Descripción del proyecto
I will develop efficient on-line control methods for large-scale Networks with Hybrid Dynamics (NHDs) in the presence of uncertainties, where hybrid dynamics refers to a combination of continuous dynamics, mode switches, and/or topology changes. This topic is one of the core fundamental open problems in the field of systems and control. It is also important from a societal point of view as today’s society depends heavily on the reliable and efficient operation of road, railway, electricity, gas, and water networks, all of which are examples of large-scale NHDs.
Control of large-scale NHDs is a very complex problem due to the large size of the networks, the presence of disturbances, and the hybrid dynamics, while a limited computation time is available. State-of-the-art control methods are not suited for large-scale NHDs as they either suffer from computational tractability issues or impose additional restrictions, resulting in a significantly reduced performance.
To address this problem, I will create a new on-line control paradigm for large-scale NHDs based on an innovative integration of multi-agent optimization-based and learning-based control, allowing to unite the optimality of optimization-based control with the on-line tractability of learning-based control.
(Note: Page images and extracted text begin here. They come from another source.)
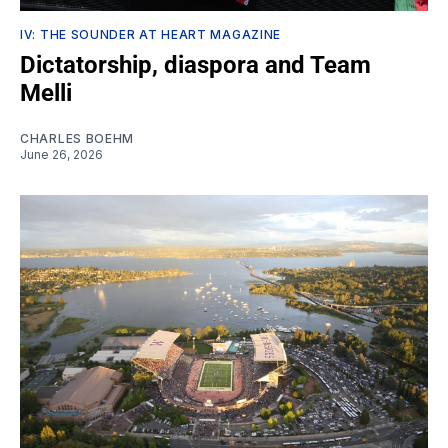
IV: THE SOUNDER AT HEART MAGAZINE
Dictatorship, diaspora and Team
Melli
CHARLES BOEHM
June 26, 2026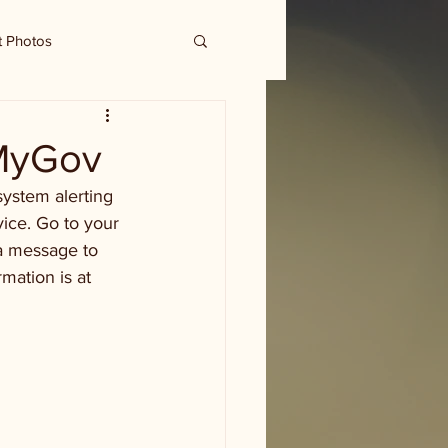
t Photos
tMyGov
ystem alerting 
vice. Go to your 
a message to 
mation is at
I will bridge the gap between optimization-based and learning-based control for NHDs through the use of multi-scale multi-resolution piecewise affine models, explicit consideration of the graph structure of the network, the unique knowledge and experience I have in both optimization-based control and learning-based decision making, and an interdisciplinary integration of approaches from systems and control, computer science, and optimization.
This will result in systematic, very reliable, highly scalable, high-performance on-line control methods for large-scale NHDs. I will demonstrate their feasibility, benefits, and impact for green multi-modal transportation networks and smart multi-energy networks.